When I came back to work last August after my second maternity leave, it was with a renewed sense of eagerness and anticipation. What new developments had occurred during my absence? How had pension reform progressed? What had changed over the course of the year?

But when I started talking to key industry stakeholders, the answer was disappointing. Not much.

We know that DB plans suffered significantly during the financial crisis, which has made many employers rethink the risk/reward trade-off of offering them. New DB plans are indeed rare gems in the Canadian pension landscape. Whether due to inadequate contributions, poor employee decision-making or a low-return environment—or all of these factors—DC plans aren’t accruing the hoped-for balances. And let’s face it: most people just aren’t very good at saving on their own, particularly for a long-term prospect like retirement.

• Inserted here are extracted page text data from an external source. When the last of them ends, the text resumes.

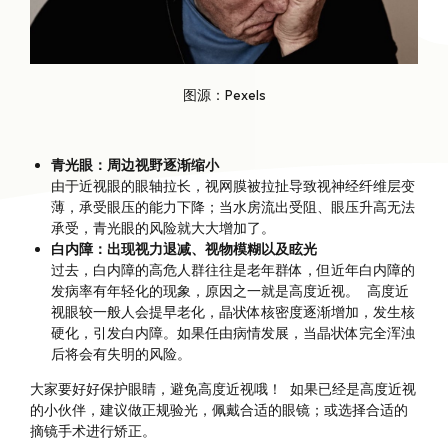
图源：Pexels
青光眼：周边视野逐渐缩小
由于近视眼的眼轴拉长，视网膜被拉扯导致视神经纤维层变
薄，承受眼压的能力下降；当水房流出受阻、眼压升高无法
承受，青光眼的风险就大大增加了。
白内障：出现视力退减、视物模糊以及眩光
过去，白内障的高危人群往往是老年群体，但近年白内障的
发病率有年轻化的现象，原因之一就是高度近视。 高度近
视眼较一般人会提早老化，晶状体核密度逐渐增加，发生核
硬化，引发白内障。如果任由病情发展，当晶状体完全浑浊
后将会有失明的风险。
大家要好好保护眼睛，避免高度近视哦！ 如果已经是高度近视
的小伙伴，建议做正规验光，佩戴合适的眼镜；或选择合适的
摘镜手术进行矫正。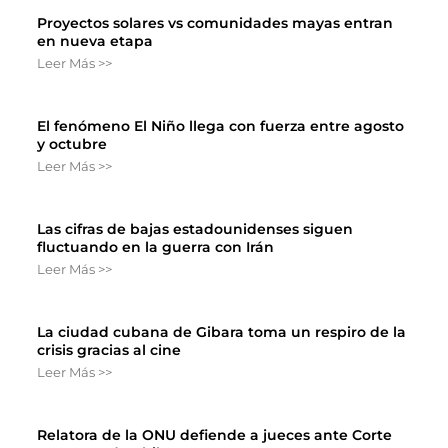
Proyectos solares vs comunidades mayas entran
en nueva etapa
Leer Más >>
El fenómeno El Niño llega con fuerza entre agosto
y octubre
Leer Más >>
Las cifras de bajas estadounidenses siguen
fluctuando en la guerra con Irán
Leer Más >>
La ciudad cubana de Gibara toma un respiro de la
crisis gracias al cine
Leer Más >>
Relatora de la ONU defiende a jueces ante Corte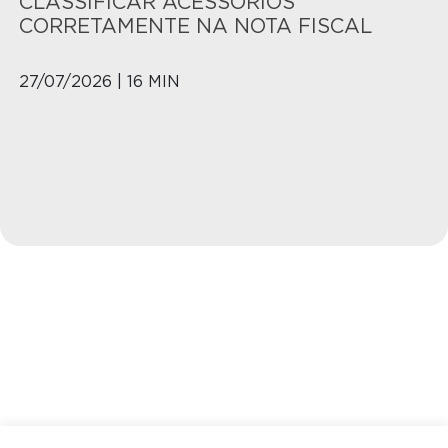
CLASSIFICAR ACESSÓRIOS
CORRETAMENTE NA NOTA FISCAL
27/07/2026 | 16 MIN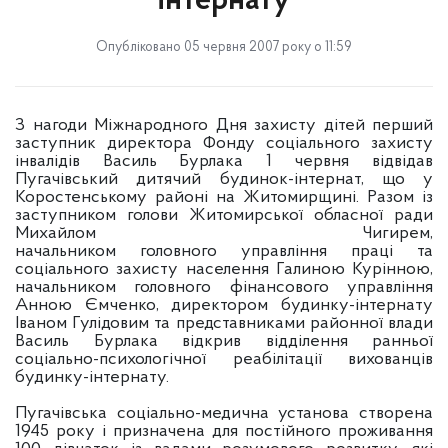
інтернату
Опубліковано 05 червня 2007 року о 11:59
З нагоди Міжнародного Дня захисту дітей перший
заступник директора Фонду соціального захисту
інвалідів Василь Бурлака 1 червня відвідав
Пугачівський дитячий будинок-інтернат, що у
Коростенському районі на Житомирщині. Разом із
заступником голови Житомирської обласної ради
Михайлом Чигирем,
начальником головного управління праці та
соціального захисту населення Галиною Курінною,
начальником головного фінансового управління
Анною Ємченко, директором будинку-інтернату
Іваном Гулідовим та представниками районної влади
Василь Бурлака відкрив відділення ранньої
соціально-психологічної реабілітації вихованців
будинку-інтернату.
Пугачівська соціально-медична установа створена
1945 року і призначена для постійного проживання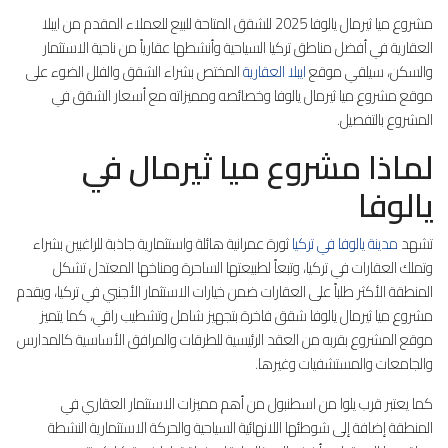
مشروع ميا ثيرمال يالوفا 2025 للشقق المتاحة للبيع للعملاء المقدم من ايبلا
العقارية في أفضل مناطق تركيا السياحية وأنشطها عقارياً من ناحية الاستثمار
والسكن، سيلقي موقع
ايبلا العقارية
المختص بشراء الشقق والفلل الضوء على
موقع مشروع ميا ثيرمال يالوفا وخصائصه ومميزاته مع أسعار الشقق في
المشروع بالتفصيل.
لماذا مشروع ميا ثيرمال في
يالوفا
تشهد
مدينة يالوفا في تركيا
ثورة عمرانية هائلة واستثمارية جاذبة للراغبين بشراء
وتملك العقارات في تركيا، وتبعاً لطبيعتها الساحرة ومناخها المعتدل تشكل
المنطقة الأكثر طلباً على العقارات ضمن خيارات الاستثمار الأجنبي في تركيا، ويقدم
مشروع ميا ثيرمال يالوفا شقق فاخرة بتجهيز شامل وتشطيب راقي، كما يتميز
موقع المشروع بقربه من العقد الرئيسية للطرقات والمرافق الأساسية كالمدارس
والجامعات والمستشفيات وغيرها.
كما يعتبر قرب يلوا من اسطنبول من أهم مميزات الاستثمار العقاري في
المنطقة إضافة إلى شوطئها اللانهائية السياحية والحركة الاستثمارية النشطة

Regardless of whether or not Canada is facing a pension crisis, it’s clear that retirement income adequacy is going to be a problem moving forward. But whose problem is it?

Employees are looking to their employers to help them save for retirement. But, faced with increasing costs and potential liabilities, most employers would prefer that employees assume the brunt of this responsibility. Since the Canada Pension Plan (CPP) is part of the “three-legged stool” of retirement savings, government clearly has a role to play. Yet the finance ministers couldn’t come to a consensus on expanding the CPP at their December 2013 meeting—and they’ve also been lacklustre in their support of pooled registered pension plans—so it seems the government would prefer to shift that responsibility right back to employers or individuals. We’re stuck in a vicious circle.

Currently at its centre—and a subject of heated debate in 2013—is the proposed CPP expansion. Those in favour argue that it’s the best way to truly expand the reach of pension coverage in Canada and help to ensure adequate retirement income for everyone. Those opposed believe that the additional contributions will be difficult for smaller employers and that it’s unfair to future generations of Canadian workers. Still others believe it’s the right solution, but just not the right timing.

The real problem, though, is that the time for talking is past. It’s time for action—meaningful change—to move the pension agenda forward.

Whose problem is the pension problem? It’s everyone’s. But if no one’s willing to take the lead, we’ll end up right back where we started. Again.